En effet, Rohmer choisit d'investir une vision naïve du politique, bourrée aux préjugés sur le politique comme un haltérophile russe peut être gonflé aux stéroïdes. Pour incarner le politique, il choisit un politicien paternaliste, un "monsieur le maire" censé proposer aux habitants d'un village une vision de mémoire mais aussi une vision d'avenir, le tout dans un contexte d'alternance politique (bah oui, 93 est l'année de la débandade électorale et la fin du mitterrandisme). Ah, les vents défavorables, ils sont capables de ralentir une course pour ne point la gagner ! Donc, pour Rohmer, il y a le politicien... et une somme d'atomes critiques qui viennent torpiller ce projet qu'il semble seul à porter, alors que même c'est la marche du destin social que de donner vie à un village vieillissant, situé en extrême périphérie de villes de très moyenne importance, sur la base d'un terreau fortement en faveur de la République (contre cette Vendée historiquement rattachée à la monarchie puis à l'empire napoléonien). Bref, le trou du cul du monde. Seulement, ce pauvre bonhomme, il est incapable de donner davantage de pouvoir aux habitants, il préfère transfuser les bonnes idées de la ville vers la campagne, comme s'il y avait deux cultures : la ville avec ses artifices et la campagne avec son authenticité. Et c'est là que le projet de la médiathèque fonctionnaliste devient intéressant car elle honore l'arbre et les habitants, tous dithyrambiques au sujet du maire, non j'déconne, non les habitants ils râlent et ils s'en foutent de la politique culturelle du village. Ils se plaignent et passent leurs temps à enterrer l'ennui comme leurs morts. Ils s'en foutent parce qu'ils ne connaissent pas la culture, il n'y aucune initiative dans ce sens, donc nul besoin. Ce projet devient intéressant car le projet respecte tous les aspects environnementaux, une sorte de compromis-pacte avec Mère Nature, le projet s'intègre magnifiquement au coeur de l'authenticité de la ruralité. Ce qui implique par là même l'idée que tout changement compose avec son opposé, et que dialectiquement n'en surgit qu'une construction réformée... Mais avec des idées qui n'appartiennent qu'à la ville, comme s'il.... subsistait un hiatus spatial, une incompatibilité d'humeurs géographiques entre les progressistes citadins, largement majoritaires sur le territoire, et les conservateurs des bonnes vieilles traditions rurales, enfin bref ces minorités silencieuses qui font chier.
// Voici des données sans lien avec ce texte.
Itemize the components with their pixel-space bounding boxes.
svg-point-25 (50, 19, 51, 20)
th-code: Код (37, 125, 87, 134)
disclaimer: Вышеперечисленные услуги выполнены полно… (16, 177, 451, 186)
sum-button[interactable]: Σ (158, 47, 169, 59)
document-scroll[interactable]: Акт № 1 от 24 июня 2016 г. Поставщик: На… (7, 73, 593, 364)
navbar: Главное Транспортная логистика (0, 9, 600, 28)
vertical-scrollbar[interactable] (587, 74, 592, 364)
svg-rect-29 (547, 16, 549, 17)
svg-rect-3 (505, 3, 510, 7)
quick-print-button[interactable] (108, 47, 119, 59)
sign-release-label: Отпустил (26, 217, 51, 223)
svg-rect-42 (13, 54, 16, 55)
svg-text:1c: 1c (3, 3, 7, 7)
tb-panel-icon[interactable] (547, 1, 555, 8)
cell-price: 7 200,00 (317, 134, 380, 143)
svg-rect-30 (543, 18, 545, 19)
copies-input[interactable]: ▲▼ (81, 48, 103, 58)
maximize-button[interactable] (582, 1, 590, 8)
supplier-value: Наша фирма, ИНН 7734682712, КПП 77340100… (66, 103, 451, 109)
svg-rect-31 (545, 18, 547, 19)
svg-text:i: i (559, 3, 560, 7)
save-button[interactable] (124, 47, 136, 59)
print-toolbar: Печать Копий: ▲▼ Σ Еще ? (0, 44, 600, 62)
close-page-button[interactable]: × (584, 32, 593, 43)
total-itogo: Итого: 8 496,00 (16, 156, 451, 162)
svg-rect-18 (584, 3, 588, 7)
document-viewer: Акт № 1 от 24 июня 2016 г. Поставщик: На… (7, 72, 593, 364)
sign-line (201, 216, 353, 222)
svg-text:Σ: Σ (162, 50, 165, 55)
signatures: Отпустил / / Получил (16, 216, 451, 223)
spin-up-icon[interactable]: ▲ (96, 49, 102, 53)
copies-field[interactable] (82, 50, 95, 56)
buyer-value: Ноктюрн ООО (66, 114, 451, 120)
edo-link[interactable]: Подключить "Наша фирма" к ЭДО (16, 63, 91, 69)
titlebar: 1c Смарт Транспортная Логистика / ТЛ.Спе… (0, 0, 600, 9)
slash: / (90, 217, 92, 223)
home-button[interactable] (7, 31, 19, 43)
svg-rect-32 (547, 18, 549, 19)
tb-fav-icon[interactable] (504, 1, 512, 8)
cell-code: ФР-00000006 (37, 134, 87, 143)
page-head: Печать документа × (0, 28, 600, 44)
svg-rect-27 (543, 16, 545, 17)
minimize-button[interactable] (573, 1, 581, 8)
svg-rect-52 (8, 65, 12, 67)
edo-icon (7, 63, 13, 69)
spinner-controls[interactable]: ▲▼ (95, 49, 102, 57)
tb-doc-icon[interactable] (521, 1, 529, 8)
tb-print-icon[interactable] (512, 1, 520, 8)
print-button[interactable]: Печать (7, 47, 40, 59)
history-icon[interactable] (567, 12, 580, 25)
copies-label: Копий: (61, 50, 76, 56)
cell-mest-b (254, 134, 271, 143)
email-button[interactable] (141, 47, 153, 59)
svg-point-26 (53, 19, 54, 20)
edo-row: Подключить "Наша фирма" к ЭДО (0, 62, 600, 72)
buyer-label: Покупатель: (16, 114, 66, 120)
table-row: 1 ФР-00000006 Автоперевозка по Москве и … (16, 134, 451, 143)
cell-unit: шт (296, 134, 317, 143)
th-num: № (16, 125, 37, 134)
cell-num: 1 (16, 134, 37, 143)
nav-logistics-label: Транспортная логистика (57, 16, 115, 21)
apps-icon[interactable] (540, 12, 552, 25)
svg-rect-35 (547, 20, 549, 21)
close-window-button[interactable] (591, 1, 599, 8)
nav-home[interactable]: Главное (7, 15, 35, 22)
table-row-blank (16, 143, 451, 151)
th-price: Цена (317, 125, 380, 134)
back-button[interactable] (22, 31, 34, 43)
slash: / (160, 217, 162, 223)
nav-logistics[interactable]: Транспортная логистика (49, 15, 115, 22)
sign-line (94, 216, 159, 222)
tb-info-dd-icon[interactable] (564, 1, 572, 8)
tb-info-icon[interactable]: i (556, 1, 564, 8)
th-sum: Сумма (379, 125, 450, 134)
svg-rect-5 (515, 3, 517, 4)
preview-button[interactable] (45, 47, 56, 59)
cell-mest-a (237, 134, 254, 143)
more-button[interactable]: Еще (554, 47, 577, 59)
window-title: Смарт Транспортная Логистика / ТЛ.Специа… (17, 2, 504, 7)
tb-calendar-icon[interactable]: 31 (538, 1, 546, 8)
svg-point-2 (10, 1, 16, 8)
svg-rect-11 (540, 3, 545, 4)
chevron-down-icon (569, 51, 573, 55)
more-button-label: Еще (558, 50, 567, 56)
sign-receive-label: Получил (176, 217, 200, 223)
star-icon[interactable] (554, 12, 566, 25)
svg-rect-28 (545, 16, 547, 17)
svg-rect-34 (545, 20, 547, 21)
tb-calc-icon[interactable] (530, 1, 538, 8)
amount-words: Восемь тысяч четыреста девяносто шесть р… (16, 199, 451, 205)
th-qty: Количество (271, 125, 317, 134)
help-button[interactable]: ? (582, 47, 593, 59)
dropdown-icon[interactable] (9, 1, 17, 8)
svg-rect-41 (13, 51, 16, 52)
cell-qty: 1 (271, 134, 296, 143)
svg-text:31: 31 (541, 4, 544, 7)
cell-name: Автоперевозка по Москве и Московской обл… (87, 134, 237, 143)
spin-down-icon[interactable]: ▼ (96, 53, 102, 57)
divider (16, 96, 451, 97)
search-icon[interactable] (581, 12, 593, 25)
Et donc le projet capote naturellement.


Dans la plus stricte tradition Molière-La Fontaine, Rohmer s'amuse manifestement des rapports de force saupoudrés d'anecdotes auxquelles il préfère donner plus d'importance que par rapport à une vision plus objective de la réalité de Saint-Juire. Il apporte un éclairage de biais sur ces rapports de force sans vraiment changer la donne, un éclairage facétieux je dirais. Il en ressort, de tous ces foutres verbaux et de ces grands mots, une certaine jubilation à voir et à penser, qu'on soit pour ou qu'on soit contre, qui, que, quoi, donc, où, une jubilation pour ces problèmes de gens civilisés mais où tout le monde trouve sa gratification : le maire trouvant son parti pris et l'instituteur trouvant son bon plaisir.




BONUS :


Avec le DVD de "L'Arbre, le Maire et la Médiathèque", il y a un supplément dont je voudrais causer un peu. Il s'agit d'un court-métrage documentaire intitulé "Fermière à Montfaucon" (1967... soit près de 30 ans avant le film ci-dessus), réalisé par Rohmer et produit par Barbet Schroeder.


Avec ce supplément, Rohmer semble s'être intéressé toute sa vie à percevoir les évolutions de l'humanité au fil de son existence et que cette histoire de médiathèque, ça fait bien 30 ans qu'il en cause dans ses oeuvres.


En se fixant sur le portrait difficile et instruit de cette femme fermière, il évoque à la fois une figure de proue, pour laquelle j'éprouve une fervente admiration, et une condition de femme à la ferme. En effet, encore aujourd'hui, les femmes agricultrices sont perçues comme des auxiliaires des hommes et comme des variables d'ajustement. Et c'est sans doute la force de cette femme, force qu'elle doit aux artifices très urbains de l'éducation, ce fameux parti pris que l'Homme prend sur la nature, car cette femme agricultrice s'intègre à son milieu mais elle fut auparavant institutrice, ce qui explique le fait de ce documentaire, de ce portrait : elle est la jonction parfaite de ce que incarne la marche du progrès humain, elle est à la fois une pionnière pour son milieu et la plus parfaite incarnation de ce qu'est la nature de par son travail. Si bien que les deux se confondent, sans qu'elle ne le sache, en elle...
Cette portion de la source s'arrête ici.